CH101376 Week 3 - Part 2
6.1 How temperature affects entropy
The absolute entropy of a substance is the area underneath the plot of \(\frac{C_p}{T}\) against \(T\) between absolute zero and the temperature of interest. As shown in figure 6.1 the entropy difference going between the two temperatures is teh area underneath the curve between the initial and final temperatures.
From equation (5.2) the entropy change of heating or cooling a substance is given by:
\[\begin{equation} \Delta S=C_x \ln \frac{T_f}{T_i} \tag{6.1} \end{equation}\]
and the bigger the value of heat capacity (\(C_x\)) the bigger the change in entropy for the same change in temperature.

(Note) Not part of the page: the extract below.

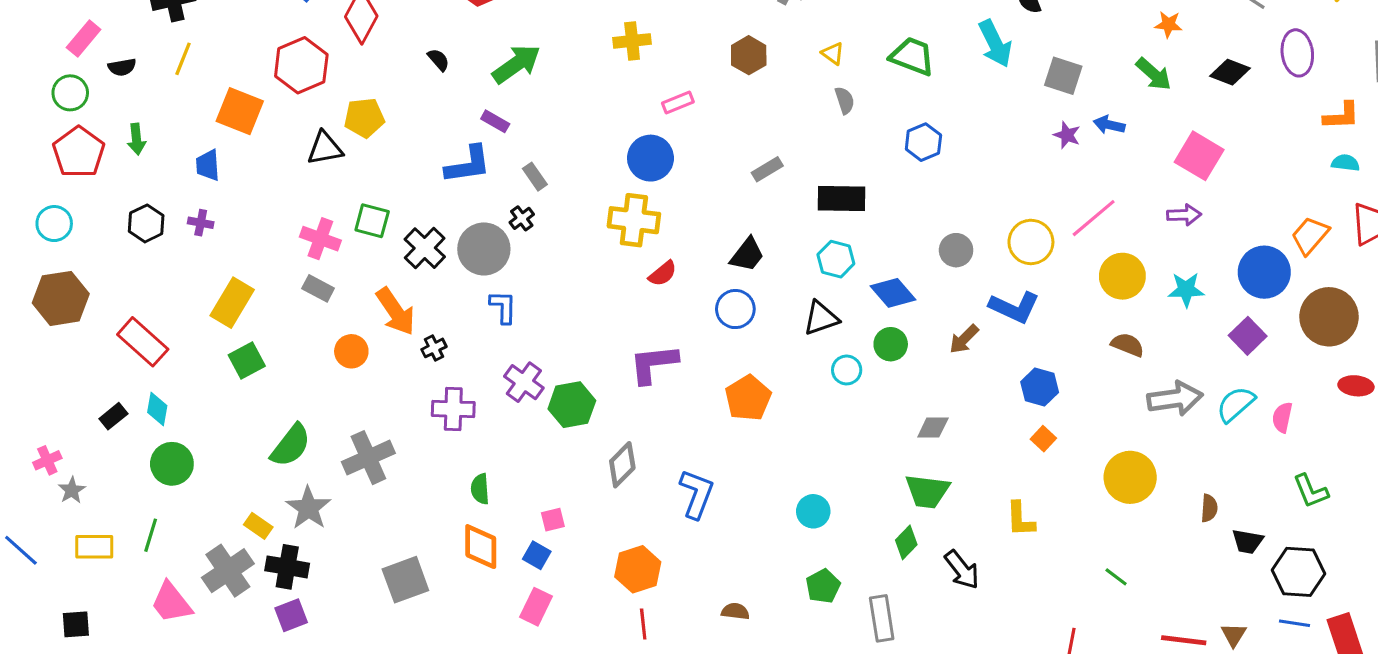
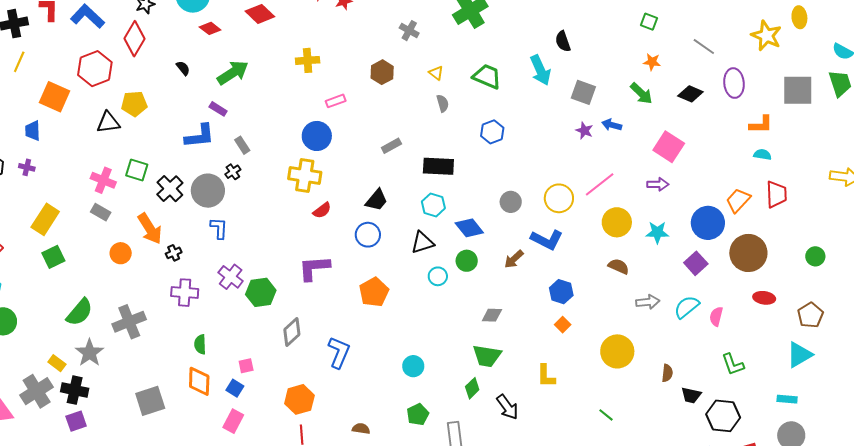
gray arrow: (1175, 399) -> (648, 302), size x0.7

For any chemical process we can now work out the entropy change for the reaction at a new temperature, assuming the heat capacity is constant over the temperature range considered.
\[\begin{equation} \Delta S_{T_f} = \Delta S_{T_i} + C_x \ln \frac{T_f}{T_i} \tag{6.2} \end{equation}\]
6.2 The entropy of phase changes
If we look at how the heat capacity divided by temperature changes as a function of temperature we see clear breaks in function where the phase changes are (figure 6.3).
The absolute molar entropy of a substance is sum of the entropy for heating and the entropy of the phase change.
\[\begin{equation} S_m(T) = S_m(0)+ \int_0^{T_f}\frac{C_p(s)}{T}\textrm{d}T+ \frac{\Delta _{fus} H}{T_f}+ \int_{T_f}^{T_b}\frac{C_p(l)}{T}\textrm{d}T+ \frac{\Delta _{vap} H}{T_f}+ \int_{T_f}^T\frac{C_p(g)}{T}\textrm{d}T \tag{6.3} \end{equation}\]
From equation (5.2) we can relate the enthalpy of phase change and entropy of phase change at constant pressure because phase changes are reversible processes.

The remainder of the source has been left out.